Le cadre théorique retenu pour l’étude de la porosité des temps chez les cadres se propose d’aborder le phénomène à travers les multiples temporalités dans lesquelles évoluent les individus, leurs pratiques et les structures temporelles qui les entourent. Pour ce faire, nous cherchons à comprendre les motivations des cadres face au phénomène de la porosité des temps, leur vécu et le sens qu’ils donnent à leurs actions.
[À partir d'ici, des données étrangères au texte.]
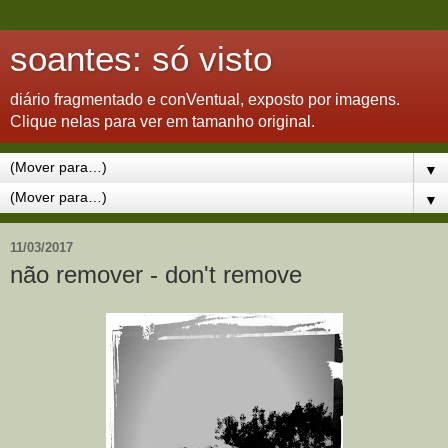
soantes: só visto
diário fragmentado e conVentual, exposto por imagens.
Clique nelas para ver em tamanho original.
▼
▼
11/03/2017
não remover - don't remove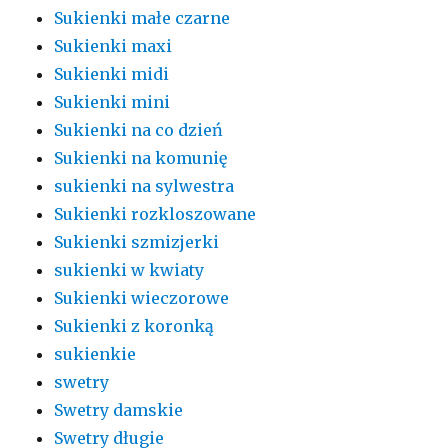
Sukienki małe czarne
Sukienki maxi
Sukienki midi
Sukienki mini
Sukienki na co dzień
Sukienki na komunię
sukienki na sylwestra
Sukienki rozkloszowane
Sukienki szmizjerki
sukienki w kwiaty
Sukienki wieczorowe
Sukienki z koronką
sukienkie
swetry
Swetry damskie
Swetry długie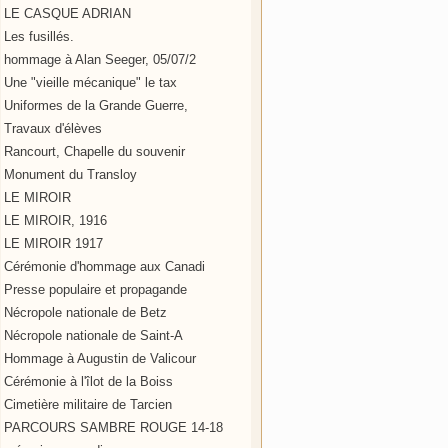
LE CASQUE ADRIAN
Les fusillés.
hommage à Alan Seeger, 05/07/2
Une "vieille mécanique" le tax
Uniformes de la Grande Guerre,
Travaux d'élèves
Rancourt, Chapelle du souvenir
Monument du Transloy
LE MIROIR
LE MIROIR, 1916
LE MIROIR 1917
Cérémonie d'hommage aux Canadi
Presse populaire et propagande
Nécropole nationale de Betz
Nécropole nationale de Saint-A
Hommage à Augustin de Valicour
Cérémonie à l'îlot de la Boiss
Cimetière militaire de Tarcien
PARCOURS SAMBRE ROUGE 14-18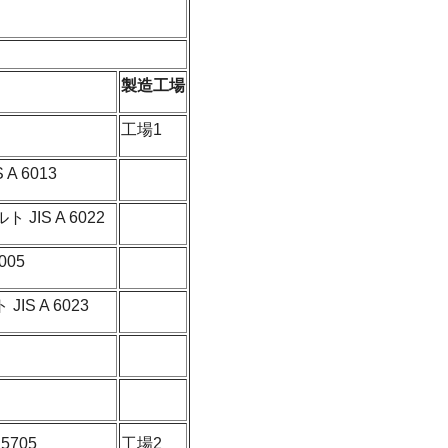
製造工場
工場1
A 6013
JIS A 6022
005
S A 6023
5705
工場2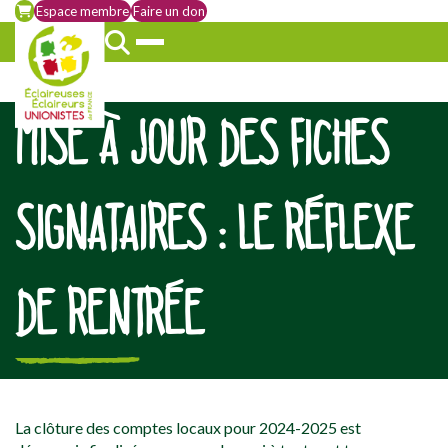
Espace membre
Faire un don
MISE À JOUR DES FICHES
SIGNATAIRES : LE RÉFLEXE
DE RENTRÉE
[falc_top]
La clôture des comptes locaux pour 2024-2025 est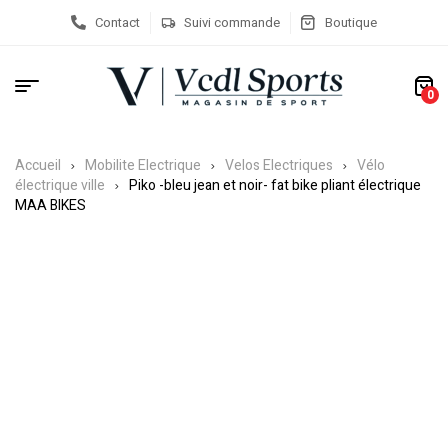
Contact
Suivi commande
Boutique
0
Accueil
Mobilite Electrique
Velos Electriques
Vélo
électrique ville
Piko -bleu jean et noir- fat bike pliant électrique
MAA BIKES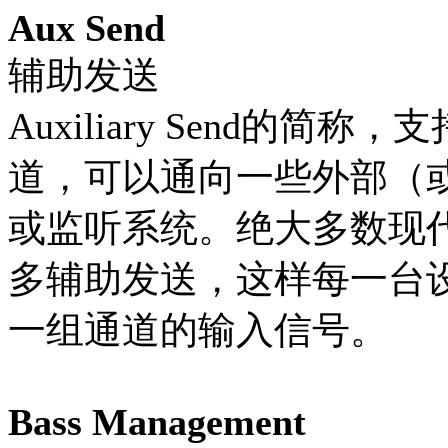
Aux Send
辅助发送
Auxiliary Send的
道，可以通向一些外部（
或监听系统。绝大多数现
多辅助发送，这样每一台
一组通道的输入信号。
Bass Management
Un positionnement épistémologique interprétativiste semble donc approprié à cet objectif.

Cette recherche vise à comprendre les pratiques et les structures temporelles qui rythment le travail et les autres temps de la vie, à partir des représentations que s’est font les individus. Le phénomène de la porosité des temps sera étudié au travers des pratiques, des motivations et vécus des cadres.
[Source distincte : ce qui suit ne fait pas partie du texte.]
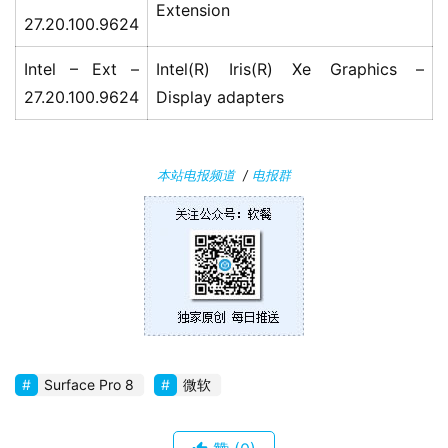
Extension
27.20.100.9624
Intel – Ext –
Intel(R) Iris(R) Xe Graphics –
27.20.100.9624
Display adapters
本站电报频道
/
电报群
Surface Pro 8
微软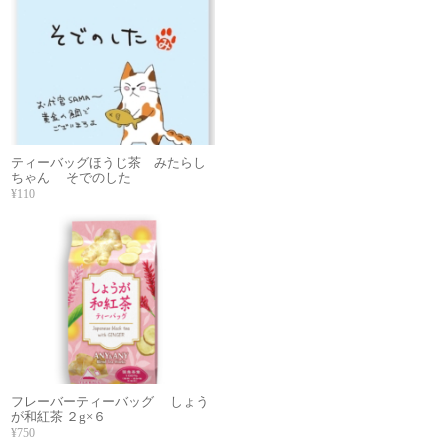
ティーバッグほうじ茶 みたらし
ちゃん そでのした
¥110
フレーバーティーバッグ しょう
が和紅茶 ２g×６
¥750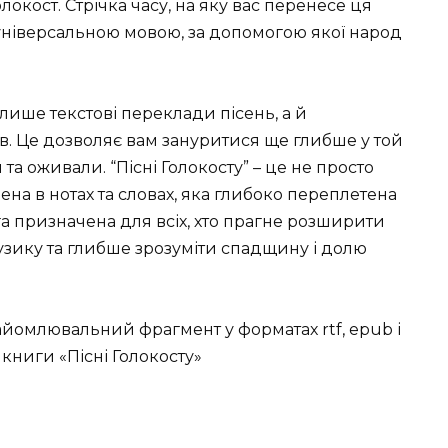
окост. Стрічка часу, на яку вас перенесе ця
и універсальною мовою, за допомогою якої народ
лише текстові переклади пісень, а й
ів. Це дозволяє вам зануритися ще глибше у той
 та оживали. “Пісні Голокосту” – це не просто
лена в нотах та словах, яка глибоко переплетена
ига призначена для всіх, хто прагне розширити
узику та глибше зрозуміти спадщину і долю
йомлювальний фрагмент у форматах rtf, epub і
у книги «Пісні Голокосту»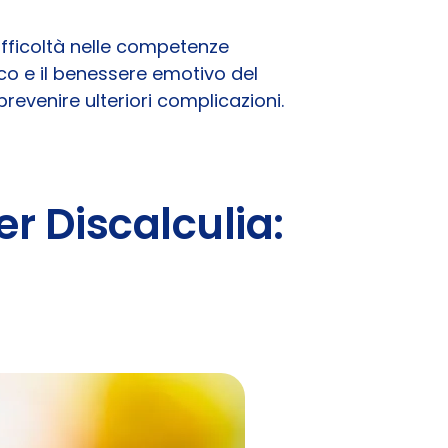
fficoltà nelle competenze
o e il benessere emotivo del
evenire ulteriori complicazioni.
r Discalculia: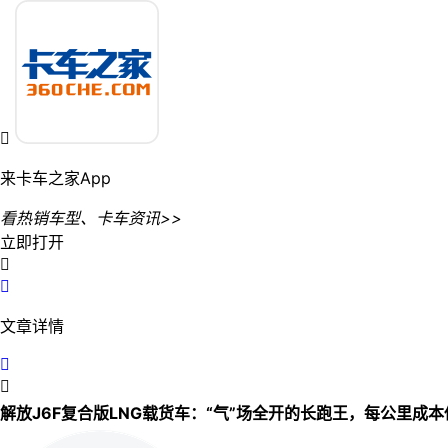

来卡车之家App
看热销车型、卡车资讯>>
立即打开


文章详情


解放J6F复合版LNG载货车：“气”场全开的长跑王，每公里成本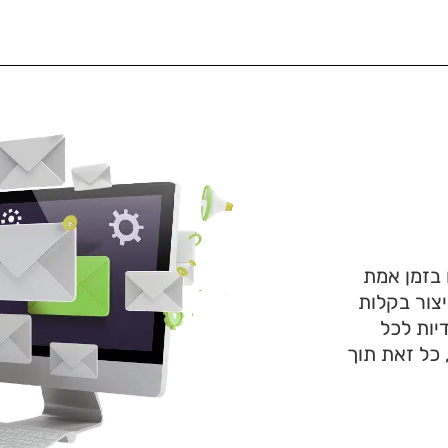
בזמן אמת
יצור בקלות
יות לכל
כל זאת תוך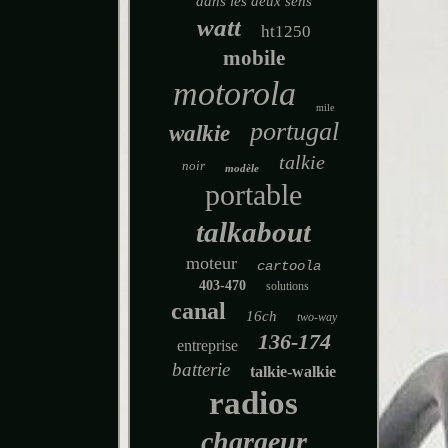
dans les deux sens
watt
ht1250
mobile
motorola
mile
portugal
walkie
talkie
noir
modèle
portable
talkabout
moteur
cartoola
403-470
solutions
canal
16ch
two-way
136-174
entreprise
batterie
talkie-walkie
radios
chargeur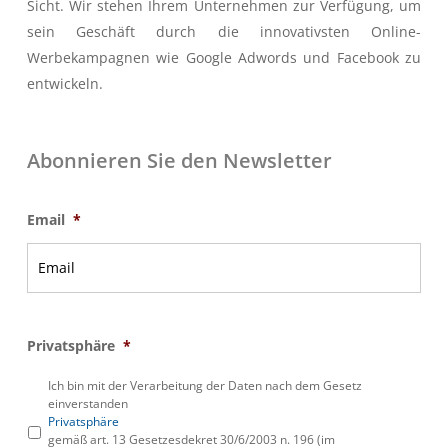
Sicht. Wir stehen Ihrem Unternehmen zur Verfügung, um
sein Geschäft durch die innovativsten Online-
Werbekampagnen wie Google Adwords und Facebook zu
entwickeln.
Abonnieren Sie den Newsletter
Email
*
Privatsphäre
*
Ich bin mit der Verarbeitung der Daten nach dem Gesetz
einverstanden
Privatsphäre
gemäß art. 13 Gesetzesdekret 30/6/2003 n. 196 (im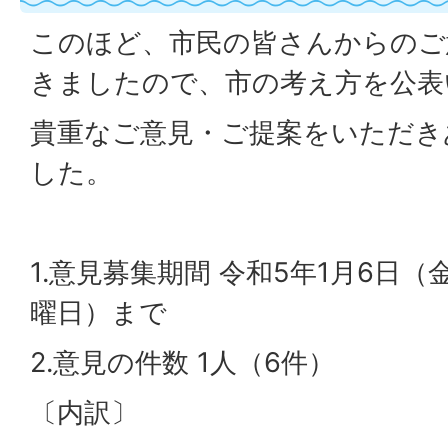
このほど、市民の皆さんからのご
きましたので、市の考え方を公表
貴重なご意見・ご提案をいただき
した。
1.意見募集期間 令和5年1月6日（
曜日）まで
2.意見の件数 1人（6件）
〔内訳〕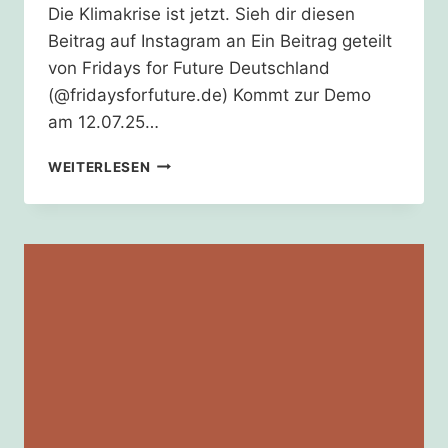
Die Klimakrise ist jetzt. Sieh dir diesen
Beitrag auf Instagram an Ein Beitrag geteilt
von Fridays for Future Deutschland
(@fridaysforfuture.de) Kommt zur Demo
am 12.07.25…
KLIMADEMO
WEITERLESEN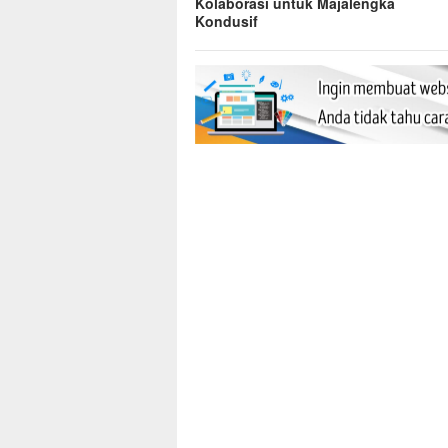
Kolaborasi untuk Majalengka
Kondusif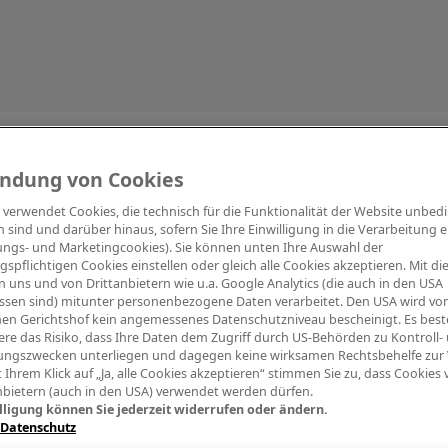
Information
ndung von Cookies
e verwendet Cookies, die technisch für die Funktionalität der Website unbed
h sind und darüber hinaus, sofern Sie Ihre Einwilligung in die Verarbeitung er
tungs- und Marketingcookies). Sie können unten Ihre Auswahl der
ngspflichtigen Cookies einstellen oder gleich alle Cookies akzeptieren. Mit d
Digitalpiano Keys
Blasinstrumente
Orchester
PA Mikrofon
 uns und von Drittanbietern wie u.a. Google Analytics (die auch in den USA
ssen sind) mitunter personenbezogene Daten verarbeitet. Den USA wird v
en Gerichtshof kein angemessenes Datenschutzniveau bescheinigt. Es best
re das Risiko, dass Ihre Daten dem Zugriff durch US-Behörden zu Kontroll-
ngszwecken unterliegen und dagegen keine wirksamen Rechtsbehelfe zur
t Ihrem Klick auf „Ja, alle Cookies akzeptieren“ stimmen Sie zu, dass Cookies
nbietern (auch in den USA) verwendet werden dürfen.
lligung können Sie jederzeit widerrufen oder ändern.
 Datenschutz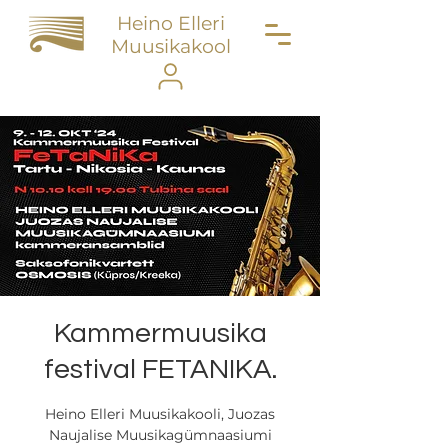
Heino Elleri
Muusikakool
Kammermuusika
festival FETANIKA.
Heino Elleri Muusikakooli, Juozas
Naujalise Muusikagümnaasiumi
Nous adhérerons donc aux postulats de l’interprétativisme. En premier lieu, le réel existe, nous nous éloignons sur ce point du constructivisme radical, mais son essence même ne peut être atteinte. Le processus de création de la connaissance passe par la compréhension du sens que les individus donnent à la réalité (Thiétart et al. 1999). En second lieu, l’interprétativisme postule que l’objet de recherche n’est pas indépendant de celui qui l’étudie.

Dans une démarche interprétativiste, les critères de validité sont d’une part le caractère idiographique des recherches et d’autre part les capacités d’empathie que développe le chercheur (Thiétart et al. 1999). Le caractère idiographique de la recherche suppose que les phénomènes soient étudiés en situation. Le contexte (historique, temporel, etc.) est alors partie prenante de la compréhension du phénomène. Thiétart et al. (1999) ajoutent que la valeur de la recherche sera aussi mesurée au regard de sa dimension empathique, sa capacité à mettre à jour les faits et les interprétations qu’en font les acteurs.

Selon Denzin (1984), ces critères de validité doivent être lus au regard des questions suivantes :

Est-ce que l’interprétation du chercheur est révélatrice de l’expérience vécue ? Est-elle enracinée historiquement et temporellement ?

L’interprétation proposée par le chercheur est-elle cohérente ?

L’interprétation produit-elle une compréhension de la réalité sociale étudiée ?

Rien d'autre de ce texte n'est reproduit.